A controlled burn can protect pasture and property when it is planned correctly, but one mistake can send fire beyond the fence line and leave a landowner facing damage and liability. That is the practical reason Texas A&M AgriLife Extension is bringing a prescribed burn school to Gatesville this June.

The three-day training will run Monday, June 15, through Wednesday, June 17, 2026, at the Gatesville Civic Center in Gatesville, right next to the Coryell County Extension Office. It is being hosted by Dr. Morgan Treadwell, West Texas Rangelands and Texas A&M AgriLife Extension Service, and is aimed at landowners, fire professionals and agency personnel who want safer, more effective ways to use fire on rangeland.

AI-generated illustration
AI-generated illustration

Participants will spend time in the classroom and, when conditions allow, take part in multiple prescribed burns for hands-on field experience. The school follows the Texas Department of Agriculture’s 24-hour curriculum and meets the training requirement for people pursuing Certified and Insured Prescribed Burn Manager certification. For ranchers and rural property owners, that means the course is not just about theory. It is designed to help prevent the kinds of mistakes that can lead to escaped fires, spot fires and expensive cleanup.
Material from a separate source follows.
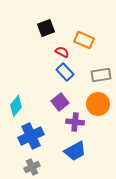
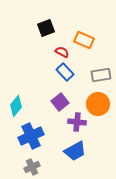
purple cross: moved 2 px right
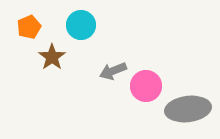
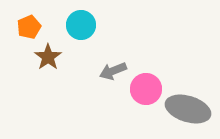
brown star: moved 4 px left
pink circle: moved 3 px down
gray ellipse: rotated 24 degrees clockwise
Training will cover fire behavior, weather interpretation, prescribed burn planning, ignition techniques, smoke management and post-burn evaluation. Those topics matter in Coryell County, where landowners regularly balance brush control, forage production and wildfire risk across working pastureland. AgriLife says prescribed fire can improve rangeland health, manage woody brush, support wildlife habitat, reduce fuel loads, recycle nutrients, improve forage production and help mitigate wildfires.

The agency also warns that careless burning can create severe property damage and liability problems. That risk is part of why the school is being offered in Gatesville, at the county seat and the local extension office’s home base, where rural landowners can get direct instruction on how to use fire as a management tool instead of a hazard.